Um die Versorgung in der Zeit zu gewährleisten, können bei einem bestehenden Pflegegrad verschiedene Leistungen der Pflegeversicherung genutzt werden:

Verhinderungspflege: Die Versorgung wird in der Zeit der Maßnahme zu Hause durch eine privat organisierte Pflegeperson, ein Familienmitglied oder einen Pflegedienst übernommen. Hierbei werden bis zu 1.612 Euro pro Jahr erstattet, wenn mindestens ein Pflegegrad 2 für bereits mehr als sechs Monate vorliegt.

Kurzzeitpflege: Die pflegebedürftige Person wird vorübergehend in einer vollstationären Einrichtung betreut, wobei die Suche nach einem freien Platz in der Kurzzeitpflege sich teils schwierig gestalten kann. Zur Finanzierung steht ab einem Pflegegrad 2 ein Budget von 1.712 Euro im Jahr zur Verfügung.

Die genannten Budgets können auch miteinander kombiniert werden, indem entweder 806 Euro von der Kurzzeitpflege mit zur Verhinderungspflege dazukommt oder das Budget der Verhinderungspflege komplett mit in das Budget Kurzzeitpflege übergeht. Beide Varianten müssen bei der Pflegeversicherung beantragt werden.   

Wenn es für die betroffene Person unvorstellbar ist, die Versorgung an andere Personen oder Institutionen abzugeben, ist es möglich eine Rehaklinik zu wählen, in der die pflegebedürftige Person parallel untergebracht werden kann. Hierbei sind die Anforderungen an die Klinik jedoch automatisch noch etwas spezieller und es stellt sich die Frage, wie hoch der Erholungsfaktor für die pflegende Person wirklich ist.

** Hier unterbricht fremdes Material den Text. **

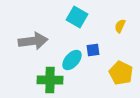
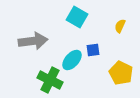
green cross: rotated 25 degrees clockwise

Fazit: Natürlich ist die Art der Unterbringung, so wie jede einzelne Pflegesituation hoch individuell und sollte dementsprechend organisiert werden. Der Schwerpunkt sollte so gestaltet sein, dass die pflegende Person möglichen Schäden vorbeugen kann oder bereits bestehende Einschränkungen verbessert oder sogar aufgehoben werden können.